When I got off the metro I noticed this awkward looking girl with a grinning overbite and jittery disposition. She looked so out of her element and fascinated me. When I got to the Natural History museum I turned around only to see her standing right behind me in line. She kept catching my eye, and I noticed her amazing metal robot necklace. She told me it was from "A young Russian designer" and that she liked my "cap" and then "All of you actually. You just look so beautiful." I always knew that Russians were badass because of Andre Kirilenko. She must have been related to him.

To be honest, I got really bored of that museum. I got kind of sad seeing all the dead animals stuffed and hanging there, but I guess it was worth it. I tried to block out all of the "Oooh, just like Night at the Museum!" comments and learn more about evolution in the special Charles Darwin exhibit. Perhaps I can brew up a pot of chamomile and have a war with my tea party roommates about it.

My favorite part of the museum was a comment I overheard spoken by a true hillbilly. "Look man," he said to his chubby sidekick while pointing to an exhibit of extinct animals similar to ones that are alive today. "Look at the old-fashioned rhino!!" Old fashioned? I don't think animals go in or out of fashion unless you are speaking of fur coats or leopard prints. I think what actually happens is that SPECIES DIE. It's a cruel world, kiddo. Go to the Charles Darwin exhibit. I know it involves a lot of reading and there aren't as many stuffed kritters, but I think you can/should handle it.

I then ventured to the American History museum where I heard a little girl point to Mary Lincoln's dress and Ham Lincoln's suit while saying to her little sister, "I'll be the princess, and you be the prince." The baby sister got mad because she didn't want to be a boy. Doesn't she know that "prince" was Abe Lincoln? I'd definitely rather be the boy in that case. The mother got mad because I don't know, she had a broom handle up her ass and hates hearing her children interact with each other? So far I've learned a valuable lesson that I hope I always remember. Either I am never having children, or I am raising them in such a way that I allow them to say funny things without barking at them, teach them what it means to be old-fashioned, and be honest with them.
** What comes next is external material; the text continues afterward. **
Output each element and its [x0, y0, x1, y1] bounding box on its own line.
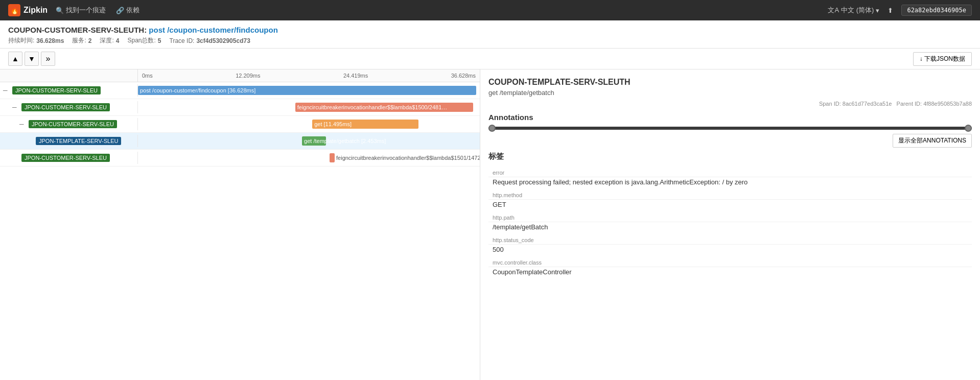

Instead of saying, "Stop doing that. It's disrespectful," when your kid is climbing all over a display case, why not say, "Hey. Don't climb on that because that's a rule of the museum. It's a rule because behind that glass is valuable stuff, and we don't want to make the glass dirty so that other people can see what is inside." I think that would teach them more effectively what respect really means. It's like I probably wouldn't just say, "Hey don't kill people. It's not nice." I'd probably say something like, "Hey don't kill people because if you do you'll go to jail or maybe even hell, and you probably wouldn't like it if someone killed you. Plus that person has a family and life, and life is kind of a big deal."

I also saw Kermit, Dorothy's slippers, the Fonz's jacket, James Brown's suit that says "sex" across the waist like a cumberbund, Abe Lincoln's hat that says "sex" across the hat band, Hilary Clinton's super ugly shiny blue dress, a bunch of war stuff, the flag that inspired the Star Spangled Banner, and much more. I just wonder why asians always think it is a good idea to film everything. You're really going to watch your trip through the museum in the future? Pictures save you some time when you're feeling nostalgic, and you can crop out all the other tourists. Whatever. Also, little girls should HAVE to know who James Dean is, but sadly I found out today that they don't. Aren't their grandma's or older moms teaching them anything?

I ended the day with a little blonde 4ish year old boy flipping me the bird with his tongue sticking out, and a bowl of spaghetti. Tomorrow I am set on finding a good farmer's market or something.